Many American employees have gotten raises in the past year but those increases are not keeping up with inflation.

“Over the past year, many workers have found their salaries aren’t enough to cover rising prices due to soaring inflation—and this includes employees who received raises. Among those who received raises, two-thirds received an increase of just 1 percent to 5 percent of their salary, well below the current rate of inflation,” reports Lisa Rowan in Forbes.

A YouGov survey of 1,500 adults for Forbes Advisor found that only 56 percent of Americans who work full time received a pay increase in the past year, which exposes many employers to the dangers of losing their staff to higher paying jobs.

The survey found that those reporting receiving a raise last year:

  • Making under $50K: 46 percent
  • Making $50 to $150K: 58 percent
  • Making over $150K: 67 percent

The survey also found that most of those receiving raises, got a bump of 5 percent or less, well below the current 8 percent inflation:

  • 1 to 2 percent raise: 29 percent
  • 3 to 5 percent raise: 35 percent
  • 6 to 10 percent raise: 15 percent
  • More than 10 percent raise: 14 percent

Bureau of Labor Statistics show that while salaries increased 5 percent and benefits increased 4.1 percent for the 12-month period ending March 2022, private sector wages adjusted for inflation declined over that period with wages down 3.3 percent and benefits down 4 percent.

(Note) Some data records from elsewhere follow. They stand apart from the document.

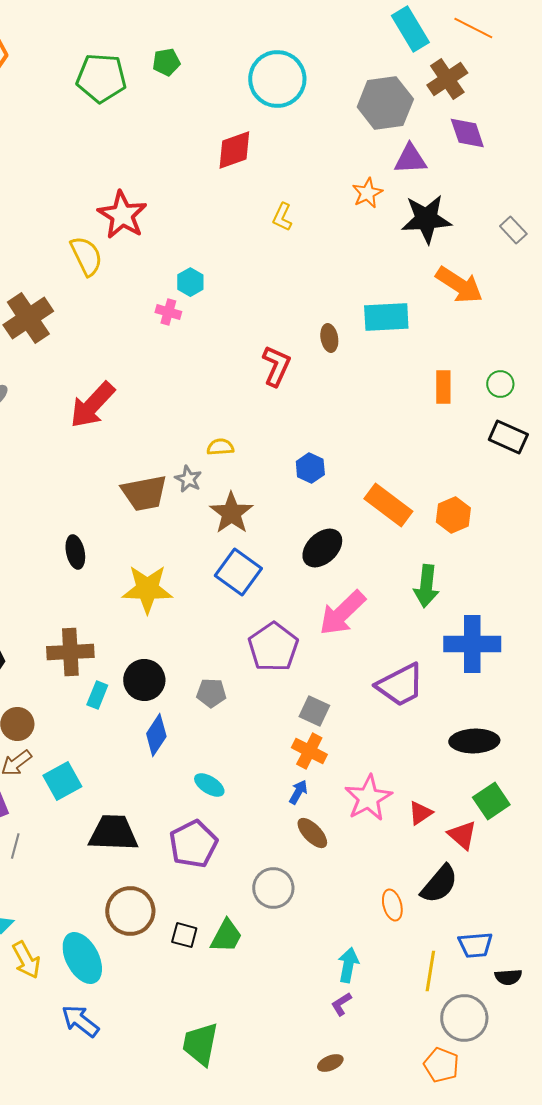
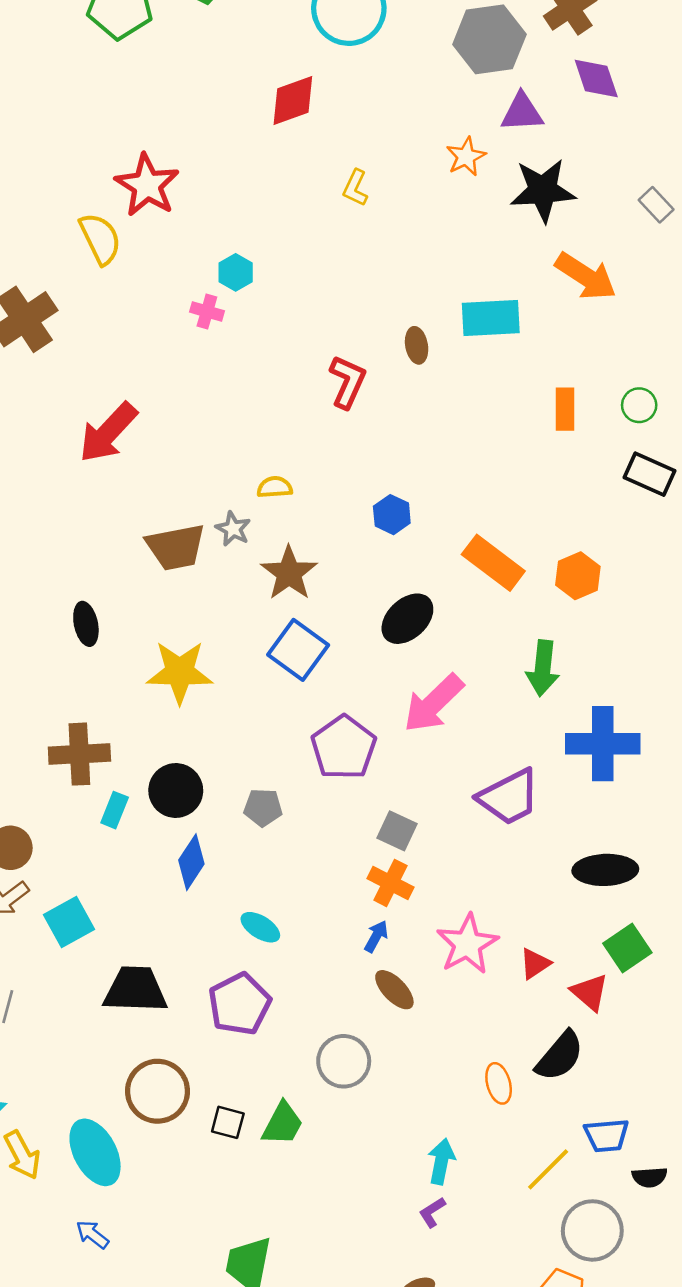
yellow line: (430, 971) -> (548, 1169), turned 36
blue arrow: (80, 1021) -> (92, 1234), size x0.7

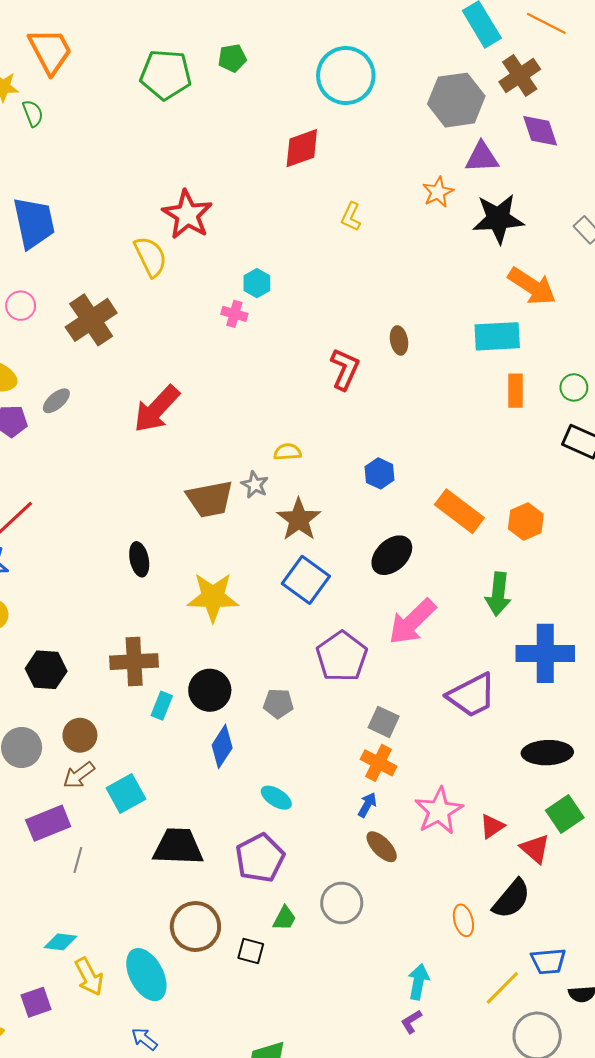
cyan rectangle: (491, 318) -> (497, 336), moved
green trapezoid: (282, 1124) -> (284, 918), moved, size x0.7

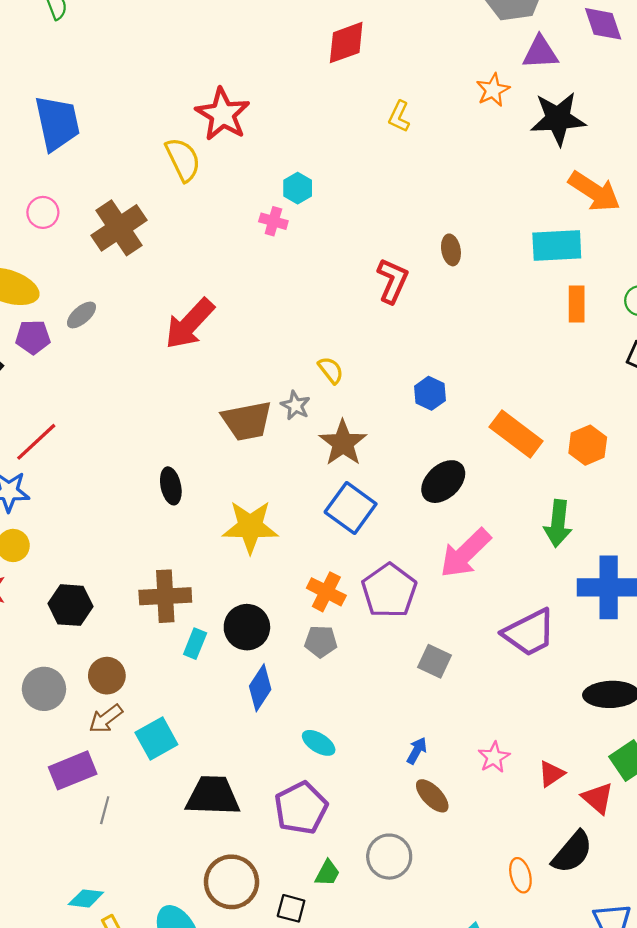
yellow semicircle: (288, 452) -> (331, 370), turned 56
orange cross: (379, 763) -> (326, 592), moved
pink star: (439, 811) -> (494, 757), size x0.6

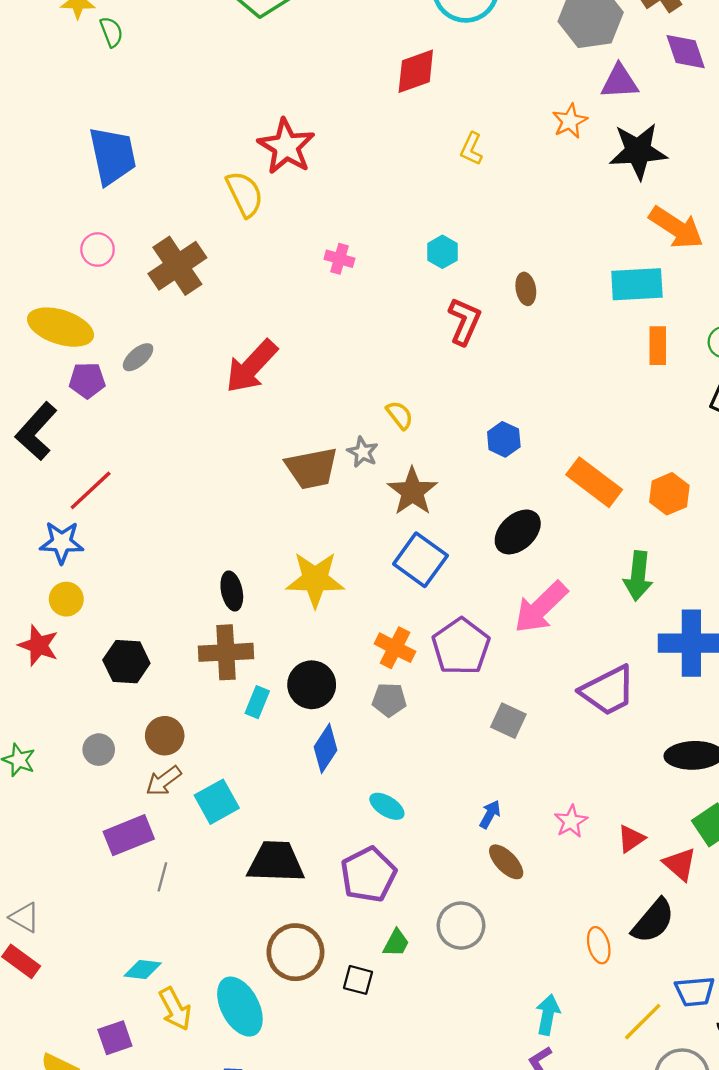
cyan hexagon: (298, 188) -> (442, 252), moved
black ellipse: (171, 486) -> (232, 591), moved
gray circle: (44, 689) -> (99, 750), size x0.7

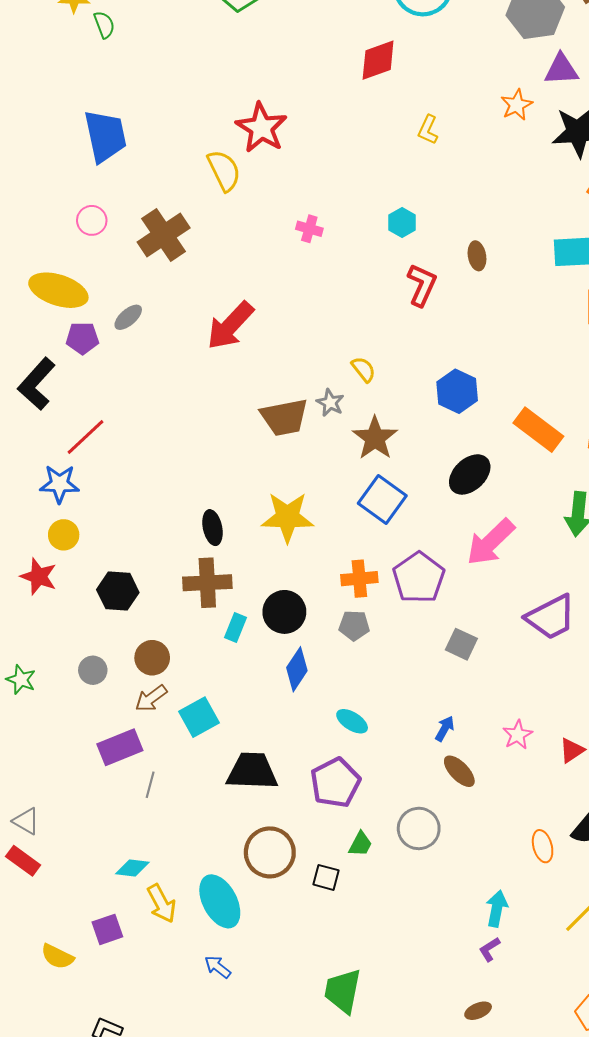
blue hexagon: (504, 439) -> (457, 391), size x1.4
orange cross: (395, 648) -> (359, 579), turned -32

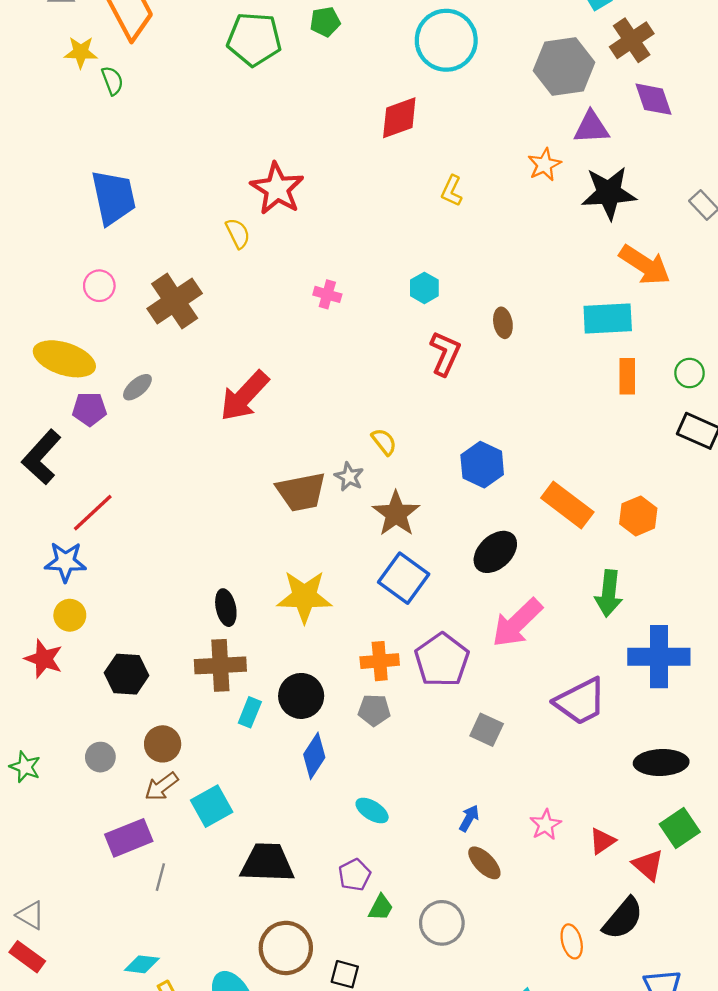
yellow semicircle: (224, 170) -> (238, 233), size x0.7
purple pentagon: (335, 783) -> (355, 875), size x0.6
green trapezoid: (360, 844) -> (381, 908), moved

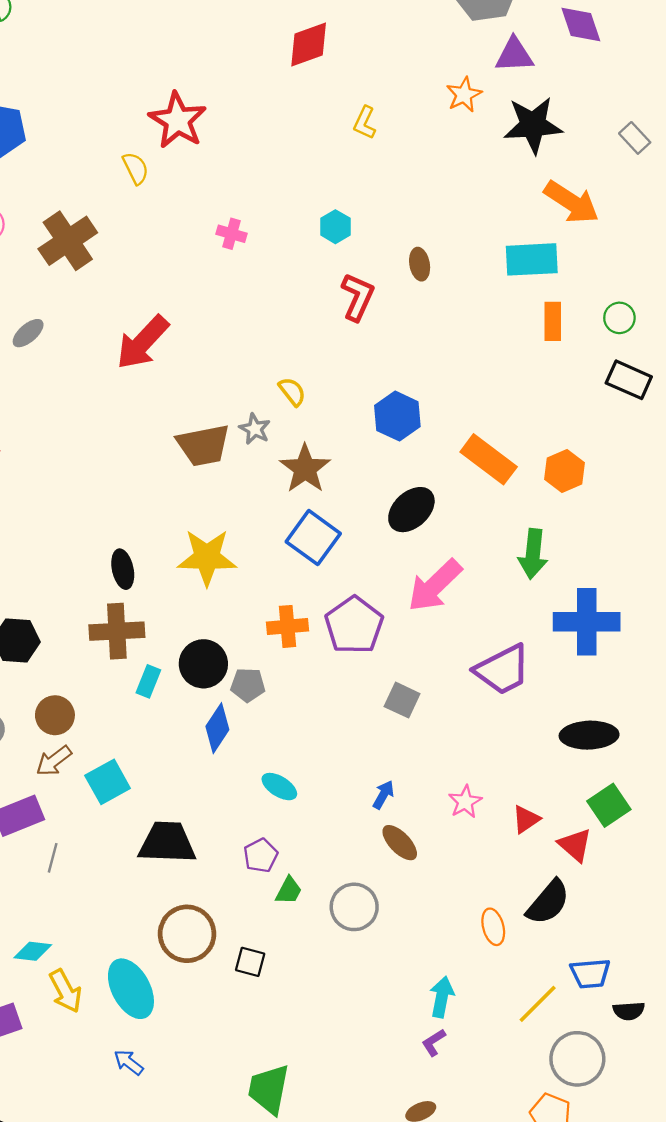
gray pentagon: (374, 710) -> (248, 685), moved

Small Businesses Must Reconsider Pay Strategies

Traditionally small business owners focus more on the supply and demand of labor when it comes to compensation vs. inflation.

“Most employers focus on the cost of labor, rather than the cost of living when determining pay strategies,” Lauren Mason, senior principal at Mercer asset management firm told Employee Benefits News. “That’s why we often see a big discrepancy between the cost of living and cost of labor. It’s very much driven by the local supply and demand of the labor market.”

A Mercer survey says employers need to be prepared to meet worker demands for inflation-adjusted salaries with benefits with 43 percent of employees reporting they want action taken.

“While employers tend to decide salaries based on what’s considered competitive in their labor market, inflation combined with talent shortages may force employers to reconsider their pay strategies,” writes Cuadra.

One strategy, according to the Mercer survey, is that almost half of organizations said they are conducting additional salary reviews for all or some employees as a response to inflation.

“Employers, if they’re smart, are going to pay attention to inflation because it matters to employees,” Lori Wisper, managing director at insurance company Willis Towers Watson told Employee Benefits News. “I do anticipate in 2022 that if we continue with worker shortages, employers will have to raise pay.”

Small businesses need to be transparent about how wages and benefits are determined, so their employees understand the rationale behind their paychecks.

Benefits and work culture should not be overlooked as important factors to help attract and retain top talent.

“Look at the affordability of your benefits and how it’s impacting their take-home pay,” Mason said. “Look at the broader work environment to see if there are high levels of burnout and what’s driving it.”

Ultimately, employers may have their hands forced by employee demands for greater compensation with a survey of 5,000 U.S. workers conducted earlier this year by Grant Thornton LLP, finding:

  • 40 percent expect pay increases of greater than 6 percent this year.
  • 31 percent expect more than 8 percent.
  • 21 percent anticipate receiving more than 10 percent.

"American workers have found their voice during the pandemic, and they are perhaps keener than ever to ask for what they want—or find it elsewhere," said Tim Glowa of Grant Thornton.